| Ce sont, au
début, les couleurs de l'Orient et le traitement d'une
surface, abstraitement: vêtements, bijoux, étoffes,
tous motifs qui invitaient à créer un traitement analogique
de la surface.
Eléments de composition et de couleurs
chez Delacroix. Ils poussèrent Ingres et Chasseriau
à chercher l'arabesque du corps comme économie de moyen.
La ligne qui vaut plus par elle-même
que pour ce qu'elle signifie.
Et le corps n'est qu'une teinte douce
chez Puvis, un bijou chez Moreau. La figure devient
tellement élément du tout qu'elle n'est plus qu'une
forme. Et la justesse du contour - la capacité signifiante
plein/vide du trait - suffit.
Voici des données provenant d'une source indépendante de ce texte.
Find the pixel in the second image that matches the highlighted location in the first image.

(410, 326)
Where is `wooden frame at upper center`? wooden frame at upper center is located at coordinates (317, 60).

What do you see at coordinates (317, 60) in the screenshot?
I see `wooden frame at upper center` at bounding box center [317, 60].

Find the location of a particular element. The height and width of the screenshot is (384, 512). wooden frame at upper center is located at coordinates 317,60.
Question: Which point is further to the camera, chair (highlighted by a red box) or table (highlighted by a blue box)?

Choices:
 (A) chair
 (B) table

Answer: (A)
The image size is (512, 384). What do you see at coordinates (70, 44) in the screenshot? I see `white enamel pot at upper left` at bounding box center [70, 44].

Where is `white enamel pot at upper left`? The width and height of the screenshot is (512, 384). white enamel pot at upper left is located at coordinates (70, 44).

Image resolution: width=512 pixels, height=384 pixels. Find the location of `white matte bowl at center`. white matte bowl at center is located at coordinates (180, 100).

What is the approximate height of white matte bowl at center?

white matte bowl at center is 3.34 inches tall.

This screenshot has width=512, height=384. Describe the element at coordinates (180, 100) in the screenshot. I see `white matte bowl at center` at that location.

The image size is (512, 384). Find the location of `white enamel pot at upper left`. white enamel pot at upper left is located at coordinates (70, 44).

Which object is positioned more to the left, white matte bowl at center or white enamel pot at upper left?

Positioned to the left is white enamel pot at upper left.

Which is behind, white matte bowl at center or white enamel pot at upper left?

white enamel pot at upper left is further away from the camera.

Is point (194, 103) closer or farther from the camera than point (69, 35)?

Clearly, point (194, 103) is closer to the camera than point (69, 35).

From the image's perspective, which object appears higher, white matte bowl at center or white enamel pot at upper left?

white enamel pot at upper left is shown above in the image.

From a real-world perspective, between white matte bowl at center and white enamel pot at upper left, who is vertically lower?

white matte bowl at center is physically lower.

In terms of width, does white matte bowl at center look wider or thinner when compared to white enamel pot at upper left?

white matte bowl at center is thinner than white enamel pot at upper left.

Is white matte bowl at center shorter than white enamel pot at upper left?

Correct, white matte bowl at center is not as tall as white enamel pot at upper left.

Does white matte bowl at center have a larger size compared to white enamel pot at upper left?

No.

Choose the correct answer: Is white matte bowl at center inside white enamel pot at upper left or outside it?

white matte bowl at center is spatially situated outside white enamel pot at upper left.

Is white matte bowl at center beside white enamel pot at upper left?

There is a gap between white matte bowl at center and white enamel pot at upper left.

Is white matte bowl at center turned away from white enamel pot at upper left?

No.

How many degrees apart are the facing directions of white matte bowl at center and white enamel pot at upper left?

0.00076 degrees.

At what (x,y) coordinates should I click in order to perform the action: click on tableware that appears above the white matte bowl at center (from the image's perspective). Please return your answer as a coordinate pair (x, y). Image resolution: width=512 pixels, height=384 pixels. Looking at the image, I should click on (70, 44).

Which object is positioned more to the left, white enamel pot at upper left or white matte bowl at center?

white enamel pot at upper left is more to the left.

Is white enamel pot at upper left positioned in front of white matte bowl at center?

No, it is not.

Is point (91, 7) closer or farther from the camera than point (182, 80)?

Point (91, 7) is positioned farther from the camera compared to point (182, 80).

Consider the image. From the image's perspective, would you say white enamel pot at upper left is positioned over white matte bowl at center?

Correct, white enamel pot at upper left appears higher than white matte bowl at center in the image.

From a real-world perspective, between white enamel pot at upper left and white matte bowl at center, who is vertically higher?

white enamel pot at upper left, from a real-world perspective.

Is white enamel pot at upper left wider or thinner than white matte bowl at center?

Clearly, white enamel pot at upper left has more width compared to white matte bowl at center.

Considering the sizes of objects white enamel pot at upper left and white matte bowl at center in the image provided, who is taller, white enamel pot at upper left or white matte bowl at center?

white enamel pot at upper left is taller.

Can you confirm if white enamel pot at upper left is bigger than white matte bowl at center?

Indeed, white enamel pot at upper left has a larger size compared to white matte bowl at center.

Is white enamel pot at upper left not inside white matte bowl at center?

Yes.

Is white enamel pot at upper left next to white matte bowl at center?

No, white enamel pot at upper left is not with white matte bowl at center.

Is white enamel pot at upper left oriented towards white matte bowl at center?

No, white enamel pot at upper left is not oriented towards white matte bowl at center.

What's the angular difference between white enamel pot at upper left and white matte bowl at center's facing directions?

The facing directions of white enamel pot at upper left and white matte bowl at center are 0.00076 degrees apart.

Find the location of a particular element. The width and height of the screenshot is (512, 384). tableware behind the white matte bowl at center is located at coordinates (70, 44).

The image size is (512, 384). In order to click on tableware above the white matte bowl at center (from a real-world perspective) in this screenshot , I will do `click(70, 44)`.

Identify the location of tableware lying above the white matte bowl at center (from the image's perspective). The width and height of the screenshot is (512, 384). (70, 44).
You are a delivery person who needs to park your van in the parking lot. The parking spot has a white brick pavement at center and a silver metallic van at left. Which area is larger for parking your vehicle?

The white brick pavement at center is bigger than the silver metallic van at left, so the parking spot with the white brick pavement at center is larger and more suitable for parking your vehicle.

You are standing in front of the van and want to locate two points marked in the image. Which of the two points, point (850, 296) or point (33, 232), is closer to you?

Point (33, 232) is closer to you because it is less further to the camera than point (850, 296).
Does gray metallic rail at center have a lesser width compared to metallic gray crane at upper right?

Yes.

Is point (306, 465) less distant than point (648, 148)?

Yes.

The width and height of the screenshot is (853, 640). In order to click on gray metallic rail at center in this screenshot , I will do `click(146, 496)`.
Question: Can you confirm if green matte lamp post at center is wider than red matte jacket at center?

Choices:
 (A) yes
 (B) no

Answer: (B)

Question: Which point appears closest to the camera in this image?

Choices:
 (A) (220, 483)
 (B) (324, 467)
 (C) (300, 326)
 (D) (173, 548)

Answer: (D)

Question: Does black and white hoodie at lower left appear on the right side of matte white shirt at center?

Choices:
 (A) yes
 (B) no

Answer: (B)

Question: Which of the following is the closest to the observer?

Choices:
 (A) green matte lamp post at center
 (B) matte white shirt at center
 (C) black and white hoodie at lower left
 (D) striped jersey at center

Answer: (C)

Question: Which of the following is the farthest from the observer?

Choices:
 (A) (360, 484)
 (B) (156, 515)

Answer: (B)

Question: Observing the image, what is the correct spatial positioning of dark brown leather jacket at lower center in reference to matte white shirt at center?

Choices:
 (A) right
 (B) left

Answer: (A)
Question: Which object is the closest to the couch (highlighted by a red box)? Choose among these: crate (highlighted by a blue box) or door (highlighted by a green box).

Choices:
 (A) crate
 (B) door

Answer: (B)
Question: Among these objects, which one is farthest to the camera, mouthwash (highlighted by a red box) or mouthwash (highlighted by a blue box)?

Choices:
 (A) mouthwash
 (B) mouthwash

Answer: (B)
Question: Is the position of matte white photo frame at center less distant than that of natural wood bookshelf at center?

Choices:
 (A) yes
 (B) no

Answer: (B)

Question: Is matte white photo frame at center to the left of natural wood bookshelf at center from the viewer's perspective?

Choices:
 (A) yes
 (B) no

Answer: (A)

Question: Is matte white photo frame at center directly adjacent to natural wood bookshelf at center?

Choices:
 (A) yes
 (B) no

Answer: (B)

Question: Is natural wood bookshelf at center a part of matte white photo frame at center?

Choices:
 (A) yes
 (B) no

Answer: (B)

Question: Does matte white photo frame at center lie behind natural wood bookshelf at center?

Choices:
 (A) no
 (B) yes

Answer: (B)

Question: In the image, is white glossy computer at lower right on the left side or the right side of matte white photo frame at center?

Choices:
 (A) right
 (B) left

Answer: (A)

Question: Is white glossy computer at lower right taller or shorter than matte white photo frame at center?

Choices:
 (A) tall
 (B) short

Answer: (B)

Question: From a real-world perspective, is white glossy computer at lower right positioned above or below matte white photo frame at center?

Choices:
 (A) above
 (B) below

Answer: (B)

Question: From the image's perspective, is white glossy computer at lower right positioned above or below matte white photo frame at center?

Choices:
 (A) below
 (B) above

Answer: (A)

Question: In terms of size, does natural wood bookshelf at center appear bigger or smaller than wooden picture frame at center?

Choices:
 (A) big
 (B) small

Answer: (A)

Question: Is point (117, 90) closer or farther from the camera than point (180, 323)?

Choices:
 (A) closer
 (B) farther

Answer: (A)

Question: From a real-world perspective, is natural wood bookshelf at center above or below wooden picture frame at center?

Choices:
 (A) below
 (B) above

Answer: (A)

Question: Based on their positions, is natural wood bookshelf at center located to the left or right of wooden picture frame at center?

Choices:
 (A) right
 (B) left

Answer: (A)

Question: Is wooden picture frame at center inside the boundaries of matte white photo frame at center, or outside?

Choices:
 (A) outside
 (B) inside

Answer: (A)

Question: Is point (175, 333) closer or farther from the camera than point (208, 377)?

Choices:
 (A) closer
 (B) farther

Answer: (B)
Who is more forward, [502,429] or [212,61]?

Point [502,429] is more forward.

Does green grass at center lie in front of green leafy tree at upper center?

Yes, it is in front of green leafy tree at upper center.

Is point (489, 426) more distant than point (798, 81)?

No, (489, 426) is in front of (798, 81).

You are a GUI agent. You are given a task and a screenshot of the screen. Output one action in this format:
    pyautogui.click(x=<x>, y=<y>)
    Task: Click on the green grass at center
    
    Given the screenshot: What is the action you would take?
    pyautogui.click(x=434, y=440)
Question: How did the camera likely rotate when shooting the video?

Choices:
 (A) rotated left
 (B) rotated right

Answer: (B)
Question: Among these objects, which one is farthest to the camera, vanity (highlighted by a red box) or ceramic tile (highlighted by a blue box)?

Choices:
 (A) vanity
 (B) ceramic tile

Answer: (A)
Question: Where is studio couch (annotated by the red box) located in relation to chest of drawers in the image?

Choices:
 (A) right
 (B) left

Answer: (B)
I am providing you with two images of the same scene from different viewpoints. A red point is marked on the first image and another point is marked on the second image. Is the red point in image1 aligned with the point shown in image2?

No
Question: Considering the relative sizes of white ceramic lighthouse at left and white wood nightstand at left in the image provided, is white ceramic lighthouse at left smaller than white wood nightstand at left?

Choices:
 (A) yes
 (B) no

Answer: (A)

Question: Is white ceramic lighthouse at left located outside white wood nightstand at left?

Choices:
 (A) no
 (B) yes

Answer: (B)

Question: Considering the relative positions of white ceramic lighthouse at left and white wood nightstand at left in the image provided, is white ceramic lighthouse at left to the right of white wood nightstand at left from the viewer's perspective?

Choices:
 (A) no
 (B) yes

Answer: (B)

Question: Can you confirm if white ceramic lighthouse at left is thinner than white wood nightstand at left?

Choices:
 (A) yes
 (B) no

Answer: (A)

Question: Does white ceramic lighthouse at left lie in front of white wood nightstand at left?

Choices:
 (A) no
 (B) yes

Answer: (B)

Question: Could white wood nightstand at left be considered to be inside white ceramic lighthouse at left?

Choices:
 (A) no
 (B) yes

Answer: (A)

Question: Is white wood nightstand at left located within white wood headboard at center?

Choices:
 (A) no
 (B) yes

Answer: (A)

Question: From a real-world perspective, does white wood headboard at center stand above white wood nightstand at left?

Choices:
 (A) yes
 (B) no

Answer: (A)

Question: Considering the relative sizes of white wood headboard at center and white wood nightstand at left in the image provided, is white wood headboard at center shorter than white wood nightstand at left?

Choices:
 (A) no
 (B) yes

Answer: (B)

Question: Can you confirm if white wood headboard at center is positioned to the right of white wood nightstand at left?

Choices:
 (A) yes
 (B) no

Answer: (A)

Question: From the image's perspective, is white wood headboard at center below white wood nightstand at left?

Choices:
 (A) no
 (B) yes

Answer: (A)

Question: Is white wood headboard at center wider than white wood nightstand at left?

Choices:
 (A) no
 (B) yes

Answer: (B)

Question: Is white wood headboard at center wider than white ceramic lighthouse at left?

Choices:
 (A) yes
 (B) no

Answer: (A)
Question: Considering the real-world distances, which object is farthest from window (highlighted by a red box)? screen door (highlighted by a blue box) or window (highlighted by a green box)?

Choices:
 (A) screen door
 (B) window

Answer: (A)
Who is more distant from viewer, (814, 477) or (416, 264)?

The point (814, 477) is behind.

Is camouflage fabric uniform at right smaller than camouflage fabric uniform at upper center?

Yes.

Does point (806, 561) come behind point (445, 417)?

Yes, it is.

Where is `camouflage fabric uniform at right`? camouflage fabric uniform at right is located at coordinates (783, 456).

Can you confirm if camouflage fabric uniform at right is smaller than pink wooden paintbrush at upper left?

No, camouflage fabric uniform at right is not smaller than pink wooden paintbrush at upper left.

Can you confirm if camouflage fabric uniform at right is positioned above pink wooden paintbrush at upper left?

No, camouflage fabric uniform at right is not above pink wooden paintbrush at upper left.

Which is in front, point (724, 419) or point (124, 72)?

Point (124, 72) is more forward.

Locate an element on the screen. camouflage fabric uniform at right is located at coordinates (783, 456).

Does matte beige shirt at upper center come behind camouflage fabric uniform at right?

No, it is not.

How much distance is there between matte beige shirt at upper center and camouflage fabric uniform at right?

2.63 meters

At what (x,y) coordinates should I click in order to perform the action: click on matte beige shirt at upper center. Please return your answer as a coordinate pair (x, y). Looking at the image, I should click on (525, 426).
Et le modelé va disparaître.
Accentué par ce goût de la couleur.
Gauguin puise l'énergie des couleurs,
et leur attribue leur capacité d'expression. Puis donne
au corps nu sa simplicité, son simplisme. Degas dessine
par la couleur et dans le même temps, privilégie le
formel, sa continuité, sa plasticité : il contorsionne
l'asticot ingresque, et laisse indemne la piste lancée.
Munch, Bonnard les derniers, transporteront
cette marque humaine, ce chiffre du corps toujours dans
son décor, comme un élément, comme un signe, un appel
d'humanité : masque ou fantôme coloré".